Estoy en el supermercado y me dirijo hacia las estanterías de frutas buscando las piñas, en la estantería de enfrente, donde están las naranjas y las toronjas, está un hombre mexicano colocando fruta fresca; tiene la mirada vacía y las manos cansadas, como la mayoría de indocumentados.
Tomo dos piñas y una docena de bananos, nuevamente volteo hacia donde está el hombre, su mirada vacía hace que me acerque e intente sacarlo de sus pensamientos momentáneamente, conozco esa agonía, conozco la profundidad de la desolación.
Me acerco y le digo, como si fuera mi amigo de toda la vida, pero norte queríamos, ¿verdad? De sus ojos se crispan dos lágrimas, instantáneamente, le acaricio una mano y le digo que no se preocupe, que a todos los pasa.
Comienza a hablar sin parar, las palabras salen una tras otra, yo bajo la canasta y la coloco junto a mis pies y me repeso en la estantería para escucharlo pacientemente, en momentos ya estamos rodeados de otros jornaleros que también colocan las frutas y verduras, y comienzan a hablar, en una especie de catarsis colectiva, prácticamente todos a la vez.
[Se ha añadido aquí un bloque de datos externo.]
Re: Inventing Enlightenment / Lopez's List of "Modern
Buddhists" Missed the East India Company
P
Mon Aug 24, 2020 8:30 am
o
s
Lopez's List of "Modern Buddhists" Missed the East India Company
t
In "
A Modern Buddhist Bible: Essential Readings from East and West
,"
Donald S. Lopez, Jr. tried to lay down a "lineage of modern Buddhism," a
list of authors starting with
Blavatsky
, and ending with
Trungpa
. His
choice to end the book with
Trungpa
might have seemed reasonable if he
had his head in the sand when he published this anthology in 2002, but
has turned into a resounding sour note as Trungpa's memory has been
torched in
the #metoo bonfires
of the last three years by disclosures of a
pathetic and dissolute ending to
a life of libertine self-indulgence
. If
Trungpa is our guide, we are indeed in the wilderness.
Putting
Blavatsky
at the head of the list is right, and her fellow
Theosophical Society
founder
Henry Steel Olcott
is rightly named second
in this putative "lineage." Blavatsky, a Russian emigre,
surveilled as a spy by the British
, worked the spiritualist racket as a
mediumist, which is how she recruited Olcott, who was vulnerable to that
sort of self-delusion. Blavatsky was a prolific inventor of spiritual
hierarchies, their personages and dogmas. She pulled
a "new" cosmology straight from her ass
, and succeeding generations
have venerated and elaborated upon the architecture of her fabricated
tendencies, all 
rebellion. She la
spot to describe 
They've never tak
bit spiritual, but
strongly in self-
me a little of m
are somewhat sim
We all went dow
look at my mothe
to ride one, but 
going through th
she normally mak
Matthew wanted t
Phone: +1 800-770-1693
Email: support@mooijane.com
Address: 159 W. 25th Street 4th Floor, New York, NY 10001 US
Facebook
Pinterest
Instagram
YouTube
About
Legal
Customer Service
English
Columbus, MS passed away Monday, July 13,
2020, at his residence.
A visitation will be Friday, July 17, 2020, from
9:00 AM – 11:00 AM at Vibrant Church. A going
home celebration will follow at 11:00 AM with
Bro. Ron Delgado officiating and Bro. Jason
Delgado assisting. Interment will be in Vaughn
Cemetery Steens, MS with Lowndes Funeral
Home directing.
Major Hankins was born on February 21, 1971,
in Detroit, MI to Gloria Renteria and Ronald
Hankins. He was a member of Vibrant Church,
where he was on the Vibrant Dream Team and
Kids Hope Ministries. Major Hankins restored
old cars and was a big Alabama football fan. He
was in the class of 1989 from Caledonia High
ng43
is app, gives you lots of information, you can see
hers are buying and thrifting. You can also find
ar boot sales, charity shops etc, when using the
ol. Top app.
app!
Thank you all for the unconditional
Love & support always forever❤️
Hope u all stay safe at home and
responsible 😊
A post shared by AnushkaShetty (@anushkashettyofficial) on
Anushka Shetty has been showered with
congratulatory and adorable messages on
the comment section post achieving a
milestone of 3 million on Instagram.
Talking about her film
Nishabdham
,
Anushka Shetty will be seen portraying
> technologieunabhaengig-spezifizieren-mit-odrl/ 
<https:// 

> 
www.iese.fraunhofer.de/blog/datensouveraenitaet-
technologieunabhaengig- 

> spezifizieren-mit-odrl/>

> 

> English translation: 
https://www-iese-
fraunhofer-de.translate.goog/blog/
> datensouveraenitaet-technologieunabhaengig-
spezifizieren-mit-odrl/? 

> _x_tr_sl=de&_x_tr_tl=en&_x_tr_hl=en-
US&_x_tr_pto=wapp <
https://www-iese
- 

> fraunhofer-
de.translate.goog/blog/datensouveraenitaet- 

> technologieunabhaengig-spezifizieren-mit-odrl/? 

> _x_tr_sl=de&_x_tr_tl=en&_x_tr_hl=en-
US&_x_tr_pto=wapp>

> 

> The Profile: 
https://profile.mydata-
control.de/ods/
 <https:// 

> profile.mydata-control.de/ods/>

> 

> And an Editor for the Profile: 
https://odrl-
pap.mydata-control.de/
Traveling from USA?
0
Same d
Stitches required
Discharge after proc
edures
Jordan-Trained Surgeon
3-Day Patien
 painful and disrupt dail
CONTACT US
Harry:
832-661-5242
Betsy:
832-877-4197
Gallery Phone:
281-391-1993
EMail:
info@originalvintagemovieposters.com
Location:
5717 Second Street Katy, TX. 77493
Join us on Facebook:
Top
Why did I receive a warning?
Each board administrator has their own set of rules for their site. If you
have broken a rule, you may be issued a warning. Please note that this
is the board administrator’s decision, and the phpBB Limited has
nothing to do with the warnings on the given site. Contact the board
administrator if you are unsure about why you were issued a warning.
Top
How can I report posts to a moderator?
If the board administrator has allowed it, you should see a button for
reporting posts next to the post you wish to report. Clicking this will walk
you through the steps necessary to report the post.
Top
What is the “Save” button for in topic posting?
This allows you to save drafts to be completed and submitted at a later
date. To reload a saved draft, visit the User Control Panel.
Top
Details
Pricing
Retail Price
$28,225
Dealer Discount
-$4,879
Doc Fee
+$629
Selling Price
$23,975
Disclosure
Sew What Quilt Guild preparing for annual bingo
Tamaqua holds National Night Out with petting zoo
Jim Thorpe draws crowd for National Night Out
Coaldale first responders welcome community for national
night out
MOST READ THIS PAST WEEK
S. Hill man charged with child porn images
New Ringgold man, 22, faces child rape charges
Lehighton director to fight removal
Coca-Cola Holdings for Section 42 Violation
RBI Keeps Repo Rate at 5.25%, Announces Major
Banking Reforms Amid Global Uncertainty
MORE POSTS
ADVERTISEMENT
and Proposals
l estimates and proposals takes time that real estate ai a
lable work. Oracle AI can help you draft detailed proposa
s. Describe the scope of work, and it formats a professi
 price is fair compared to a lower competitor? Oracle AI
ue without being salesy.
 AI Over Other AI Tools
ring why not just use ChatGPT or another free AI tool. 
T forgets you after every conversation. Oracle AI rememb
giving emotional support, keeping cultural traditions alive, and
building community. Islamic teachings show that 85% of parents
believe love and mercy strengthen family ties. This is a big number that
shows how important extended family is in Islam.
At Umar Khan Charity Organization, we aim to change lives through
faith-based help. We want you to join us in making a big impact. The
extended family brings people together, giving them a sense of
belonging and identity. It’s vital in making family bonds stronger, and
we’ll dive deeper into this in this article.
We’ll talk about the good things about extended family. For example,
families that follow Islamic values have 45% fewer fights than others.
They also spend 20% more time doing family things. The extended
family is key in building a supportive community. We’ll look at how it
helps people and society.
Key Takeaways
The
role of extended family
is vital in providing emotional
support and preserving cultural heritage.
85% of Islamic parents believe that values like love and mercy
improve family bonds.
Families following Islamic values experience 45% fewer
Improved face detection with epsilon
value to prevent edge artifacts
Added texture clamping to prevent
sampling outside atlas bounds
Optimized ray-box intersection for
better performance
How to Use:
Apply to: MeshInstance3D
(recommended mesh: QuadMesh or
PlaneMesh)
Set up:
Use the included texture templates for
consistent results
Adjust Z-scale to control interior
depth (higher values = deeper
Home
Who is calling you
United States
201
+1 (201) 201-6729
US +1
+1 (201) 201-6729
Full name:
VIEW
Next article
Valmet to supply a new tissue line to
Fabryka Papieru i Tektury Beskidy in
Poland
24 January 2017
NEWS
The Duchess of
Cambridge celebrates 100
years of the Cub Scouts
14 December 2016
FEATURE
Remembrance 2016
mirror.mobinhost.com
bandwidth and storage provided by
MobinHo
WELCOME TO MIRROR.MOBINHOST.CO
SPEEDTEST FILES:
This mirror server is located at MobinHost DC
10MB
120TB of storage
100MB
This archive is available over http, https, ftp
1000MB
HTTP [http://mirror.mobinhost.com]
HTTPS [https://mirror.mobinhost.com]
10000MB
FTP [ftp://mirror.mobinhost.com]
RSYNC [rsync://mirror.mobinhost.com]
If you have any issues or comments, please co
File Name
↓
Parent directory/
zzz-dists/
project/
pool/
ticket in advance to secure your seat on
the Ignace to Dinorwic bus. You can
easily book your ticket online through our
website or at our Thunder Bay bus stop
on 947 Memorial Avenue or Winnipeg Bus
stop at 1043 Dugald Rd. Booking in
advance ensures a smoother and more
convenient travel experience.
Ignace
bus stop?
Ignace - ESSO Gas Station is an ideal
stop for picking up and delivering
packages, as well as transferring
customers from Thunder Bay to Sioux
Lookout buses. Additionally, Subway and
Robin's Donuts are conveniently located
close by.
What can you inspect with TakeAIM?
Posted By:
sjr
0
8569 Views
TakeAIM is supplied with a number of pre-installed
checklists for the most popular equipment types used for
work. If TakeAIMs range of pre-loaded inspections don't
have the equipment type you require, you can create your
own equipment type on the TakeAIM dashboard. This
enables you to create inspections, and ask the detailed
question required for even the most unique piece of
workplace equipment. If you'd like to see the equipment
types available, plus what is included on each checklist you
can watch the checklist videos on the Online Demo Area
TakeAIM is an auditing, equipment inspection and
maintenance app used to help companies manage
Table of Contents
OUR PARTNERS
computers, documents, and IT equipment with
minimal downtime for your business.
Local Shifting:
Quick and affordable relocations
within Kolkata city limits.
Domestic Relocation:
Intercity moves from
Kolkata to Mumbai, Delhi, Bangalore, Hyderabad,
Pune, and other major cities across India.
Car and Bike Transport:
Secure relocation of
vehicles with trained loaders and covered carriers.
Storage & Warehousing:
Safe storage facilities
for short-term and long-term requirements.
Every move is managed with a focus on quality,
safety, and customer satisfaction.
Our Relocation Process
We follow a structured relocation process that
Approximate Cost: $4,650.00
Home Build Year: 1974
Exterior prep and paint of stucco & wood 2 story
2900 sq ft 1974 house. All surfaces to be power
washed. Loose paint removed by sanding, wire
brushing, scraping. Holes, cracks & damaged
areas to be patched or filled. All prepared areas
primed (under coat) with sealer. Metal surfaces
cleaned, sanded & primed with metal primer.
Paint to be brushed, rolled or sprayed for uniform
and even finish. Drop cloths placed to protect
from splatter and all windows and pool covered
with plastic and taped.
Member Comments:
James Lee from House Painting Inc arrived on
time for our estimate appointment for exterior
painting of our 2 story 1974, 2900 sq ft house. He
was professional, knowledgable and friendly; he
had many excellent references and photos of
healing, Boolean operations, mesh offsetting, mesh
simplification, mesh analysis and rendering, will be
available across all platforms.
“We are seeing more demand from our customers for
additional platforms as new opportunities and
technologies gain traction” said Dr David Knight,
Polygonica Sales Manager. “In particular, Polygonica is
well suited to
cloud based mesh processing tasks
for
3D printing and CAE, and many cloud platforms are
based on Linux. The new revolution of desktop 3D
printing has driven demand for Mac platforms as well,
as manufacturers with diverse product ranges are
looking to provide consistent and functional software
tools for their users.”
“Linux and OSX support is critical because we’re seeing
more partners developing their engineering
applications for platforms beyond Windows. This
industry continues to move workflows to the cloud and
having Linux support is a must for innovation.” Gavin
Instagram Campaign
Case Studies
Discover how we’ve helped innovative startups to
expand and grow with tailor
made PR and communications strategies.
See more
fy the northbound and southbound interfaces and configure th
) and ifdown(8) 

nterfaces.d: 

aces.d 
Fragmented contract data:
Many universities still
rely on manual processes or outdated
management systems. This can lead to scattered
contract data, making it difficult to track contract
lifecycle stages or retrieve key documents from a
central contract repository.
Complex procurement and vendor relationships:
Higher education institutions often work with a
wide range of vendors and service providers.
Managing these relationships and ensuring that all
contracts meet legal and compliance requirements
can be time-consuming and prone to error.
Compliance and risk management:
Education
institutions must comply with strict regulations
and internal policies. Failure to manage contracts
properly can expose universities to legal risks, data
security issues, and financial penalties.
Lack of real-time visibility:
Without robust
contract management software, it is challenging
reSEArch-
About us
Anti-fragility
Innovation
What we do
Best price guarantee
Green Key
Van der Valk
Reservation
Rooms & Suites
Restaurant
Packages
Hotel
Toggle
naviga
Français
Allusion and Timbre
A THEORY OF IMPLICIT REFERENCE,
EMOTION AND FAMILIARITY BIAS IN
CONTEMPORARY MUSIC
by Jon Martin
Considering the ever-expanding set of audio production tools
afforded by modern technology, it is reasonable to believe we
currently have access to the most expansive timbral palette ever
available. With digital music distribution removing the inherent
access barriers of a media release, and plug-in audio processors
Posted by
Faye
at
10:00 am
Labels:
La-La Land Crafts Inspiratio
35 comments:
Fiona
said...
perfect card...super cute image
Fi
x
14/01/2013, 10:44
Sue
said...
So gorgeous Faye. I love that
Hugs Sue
Todos son mexicanos, de aldeas remotas, hablan de sus pueblos, de la nostalgia y de la migración forzada, de cuando en cuando los interrumpo para guiar la terapia: ¿por qué migraron?, ¿hay trabajo en sus pueblos?, ¿qué añoran de su tierra?, ¿qué estarían haciendo en estos momentos de no haber emigrado?, ¿qué sienten?, ¿cómo es vivir sin documentos?, ¿qué sabor recuerdan más?, ¿recuerdan el olor a tierra mojada?, ¿cómo es sentir hambre?
Mientras hablan unos los otros cuidan que no llegue el supervisor y los regañe por no estar haciendo su trabajo. La vida de un indocumentado en Estados Unidos es cuesta arriba, pero la tragedia está en sus países de origen de donde se ven obligados a migrar por falta de oportunidades de desarrollo.
Fue una terapia colectiva de no más de cinco minutos, en donde todos expresaron a borbotones la agonía de la migración y la añoranza.
Son hombres de una edad promedio de 40 años pero debido al trabajo arduo desde niños, parecen de 60.
No soy extraña para ellos, llevo años yendo a ese supermercado, tal vez los mismos que ellos llevan trabajando ahí. Les doy las gracias por esos cinco minutos de conversación y camino hacia la estantería de los cereales y pienso en ese instante de catarsis, en donde todos sin quererlo, sin proponérselo expresaron y también momentáneamente aliviaron la carga emocional.
Salgo del supermercado, con un nudo en la garganta, pensando en los miles de niños que también crecerán en la miseria y la explotación y que con su vidas rotas también se convertirán en hombres adultos, con miradas perdidas en el vacío el tiempo y el olvido.